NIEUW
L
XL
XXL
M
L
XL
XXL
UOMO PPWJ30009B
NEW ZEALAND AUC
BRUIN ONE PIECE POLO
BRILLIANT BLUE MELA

Required work = The expected output is a verbatim retyping of each line from the one with "NEW ZEALAND AUC" to the end of the listing above, with both end lines kept and nothing added.

Answer box =
NEW ZEALAND AUC
BRUIN ONE PIECE POLO
BRILLIANT BLUE MELA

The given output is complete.